A holder who is an employee will be subject to withholding for federal, and generally for state and local, income taxes at the time the holder recognizes income under the rules described above with respect to the cash or the shares of Common Stock received pursuant to awards. In the case of restricted shares, dividends that are received by a holder prior to the time that the restricted shares are taxed to the holder under the rules described in the preceding paragraphs are taxed as additional compensation, not as dividend income. The tax basis of a holder in the shares of Common Stock received will equal the amount recognized by the holder as compensation income under the rules described in the preceding paragraph.
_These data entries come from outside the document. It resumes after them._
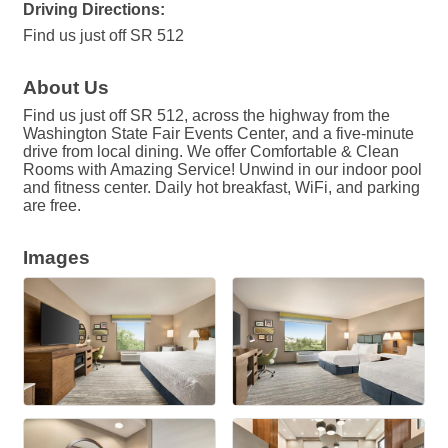
Driving Directions:
Find us just off SR 512
About Us
Find us just off SR 512, across the highway from the
Washington State Fair Events Center, and a five-minute
drive from local dining. We offer Comfortable & Clean
Rooms with Amazing Service! Unwind in our indoor pool
and fitness center. Daily hot breakfast, WiFi, and parking
are free.
Images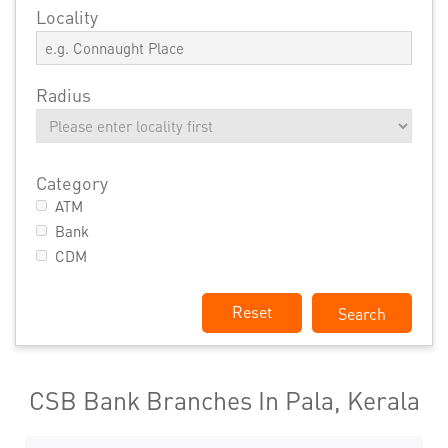
Locality
Radius
Category
ATM
Bank
CDM
Reset
CSB Bank Branches In Pala, Kerala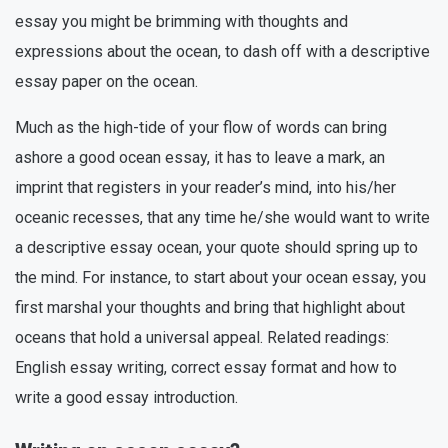
essay you might be brimming with thoughts and
expressions about the ocean, to dash off with a descriptive
essay paper on the ocean.
Much as the high-tide of your flow of words can bring
ashore a good ocean essay, it has to leave a mark, an
imprint that registers in your reader’s mind, into his/her
oceanic recesses, that any time he/she would want to write
a descriptive essay ocean, your quote should spring up to
the mind. For instance, to start about your ocean essay, you
first marshal your thoughts and bring that highlight about
oceans that hold a universal appeal. Related readings:
English essay writing, correct essay format and how to
write a good essay introduction.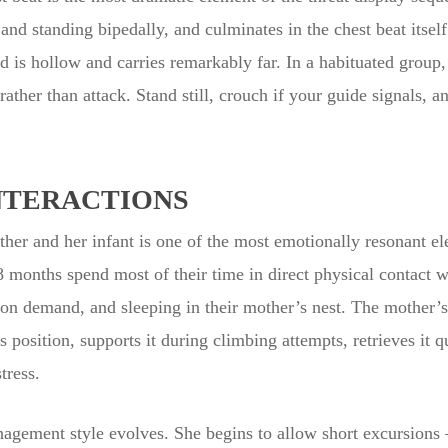
and standing bipedally, and culminates in the chest beat itsel
is hollow and carries remarkably far. In a habituated group, 
rather than attack. Stand still, crouch if your guide signals, 
NTERACTIONS
ther and her infant is one of the most emotionally resonant el
8 months spend most of their time in direct physical contact w
 on demand, and sleeping in their mother’s nest. The mother’s a
s position, supports it during climbing attempts, retrieves it 
tress.
nagement style evolves. She begins to allow short excursions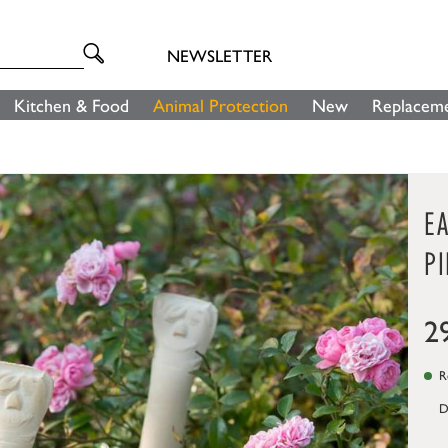
NEWSLETTER
Kitchen & Food
Animal Protection
New
Replaceme
E
PI
2
Re
D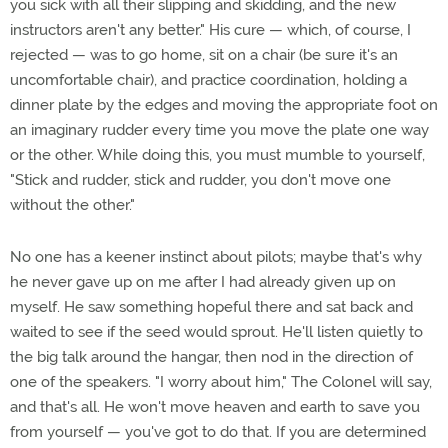
you sick with all their slipping and skidding, and the new
instructors aren't any better." His cure — which, of course, I
rejected — was to go home, sit on a chair (be sure it's an
uncomfortable chair), and practice coordination, holding a
dinner plate by the edges and moving the appropriate foot on
an imaginary rudder every time you move the plate one way
or the other. While doing this, you must mumble to yourself,
"Stick and rudder, stick and rudder, you don't move one
without the other."
No one has a keener instinct about pilots; maybe that's why
he never gave up on me after I had already given up on
myself. He saw something hopeful there and sat back and
waited to see if the seed would sprout. He'll listen quietly to
the big talk around the hangar, then nod in the direction of
one of the speakers. "I worry about him," The Colonel will say,
and that's all. He won't move heaven and earth to save you
from yourself — you've got to do that. If you are determined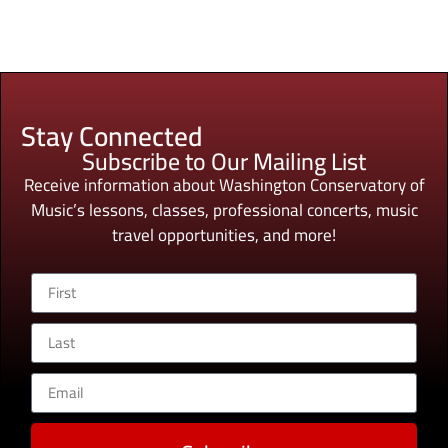
Stay Connected
Subscribe to Our Mailing List
Receive information about Washington Conservatory of
Music’s lessons, classes, professional concerts, music
travel opportunities, and more!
The holder’s holding period in such shares will commence on the date income is so recognized.

 

Subject to the discussion under “—Certain Tax Code Limitations on Deductibility” below, the Company will be entitled to a deduction for U.S. federal income tax purposes that corresponds as to timing and amount with the compensation income recognized by the holder under the foregoing rules.

 

Section 409A

 

Section 409A of the Code (“Section 409A”) generally provides that deferred compensation subject to Section 409A that does not meet the requirements for an exemption from Section 409A must satisfy specific requirements, both in operation and in form, regarding: (i) the timing of payment; (ii) the election of deferrals; and (iii) restrictions on the acceleration of payment. Deferred compensation subject to Section 409A that is payable upon a specified employee’s separation from service generally must be delayed for six-months following such separation from service. Failure to comply with Section 409A may result in the early taxation (plus interest) to the participant of deferred compensation and the imposition of a 20% additional tax on the participant on the deferred amounts included in the participant’s income. We intend to structure awards under the Incentive Plan to be exempt from or comply with Section 409A.

 

Certain Tax Code Limitations on Deductibility

 

In order for the Company to deduct the amounts described above, such amounts must constitute reasonable compensation for services rendered or to be rendered and must be ordinary and necessary business expenses. The Company’s ability to obtain a deduction for future payments under the Incentive Plan could also be limited by Section 280G of the Code, which provides that certain excess parachute payments made in connection with a change of control of an employer are not deductible.

 

The Company’s ability to obtain a deduction for amounts paid under the Incentive Plan could also be affected by Section 162(m) of the Code, which limits the deductibility, for U.S. federal income tax purposes, of compensation paid to certain employees to $1 million during any taxable year. For 2017 and prior years, covered employees for this purpose included the Chief Executive Officer and the three next most highly compensated executive officers (other than the Chief Financial Officer) required to be reported as named executive officers, although any compensation that met the requirements of qualified performance-based compensation under Section 162(m) was not subject to this deduction limitation. Following the enactment of the Tax Cuts and Jobs Act of 2017, beginning with the 2018 calendar year, the $1 million annual deduction limitation applies to compensation paid to any individual who serves as the Chief Executive Officer, Chief Financial Officer or qualifies as one of the other three most highly compensated executive officers in 2017 or any later calendar year, and there is no longer any exception for qualified performance-based compensation. The transition rules in effect for written binding contracts in effect on November 2, 2017, provides that performance-based awards that meet the requirements for the transition rule will maintain their exemption from the $1 million annual deduction limitation for so long as such contracts are not materially modified, even though the compensation deduction for such awards would not occur until after 2017. However, portions of the compensation we pay to the named executive officers may not be deductible due to the application of Section 162(m) of the Code. Although the deductibility of compensation is a consideration evaluated by the Compensation Committee, the Compensation Committee believes that the lost deduction on compensation payable in excess of the $1 million limitation for the named executive officers is not material relative to the benefit of being able to attract and retain talented management. Accordingly, the Compensation Committee will continue to retain the discretion to pay compensation that is subject to the $1 million deductibility limit.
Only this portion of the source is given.